◆ Instructions to follow ◆
Your task is to copy each line of the records that includes the string "Mobile".

◆ Data listing ◆

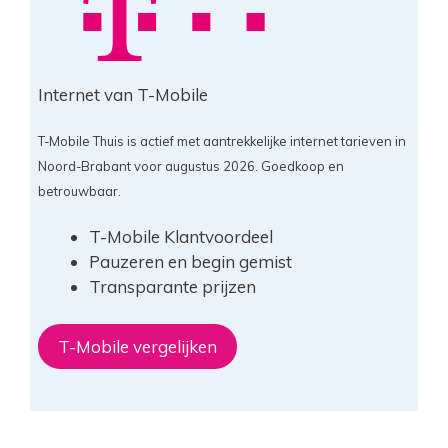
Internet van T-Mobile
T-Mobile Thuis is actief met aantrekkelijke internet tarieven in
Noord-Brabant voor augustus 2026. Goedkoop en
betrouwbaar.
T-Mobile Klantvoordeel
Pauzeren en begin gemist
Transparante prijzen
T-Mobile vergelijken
--
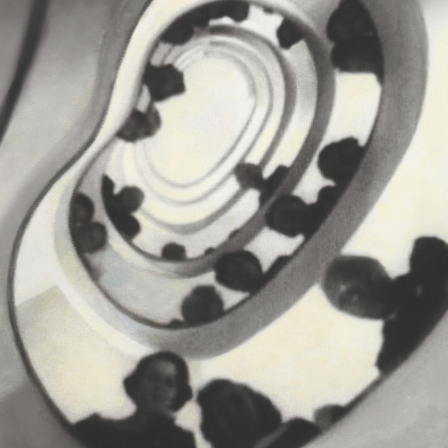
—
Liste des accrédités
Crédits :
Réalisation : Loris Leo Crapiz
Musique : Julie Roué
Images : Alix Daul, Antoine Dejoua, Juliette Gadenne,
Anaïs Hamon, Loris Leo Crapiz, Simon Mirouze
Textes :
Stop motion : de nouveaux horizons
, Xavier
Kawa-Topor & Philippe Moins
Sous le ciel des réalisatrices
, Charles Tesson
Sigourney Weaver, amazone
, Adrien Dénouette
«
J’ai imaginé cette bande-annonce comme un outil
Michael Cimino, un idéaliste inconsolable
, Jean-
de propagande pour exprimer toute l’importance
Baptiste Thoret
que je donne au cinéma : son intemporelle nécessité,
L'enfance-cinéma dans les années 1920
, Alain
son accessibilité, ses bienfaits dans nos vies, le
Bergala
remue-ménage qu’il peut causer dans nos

◆ Result of the task ◆
Internet van T-Mobile
T-Mobile Thuis is actief met aantrekkelijke internet tarieven in
T-Mobile Klantvoordeel
T-Mobile vergelijken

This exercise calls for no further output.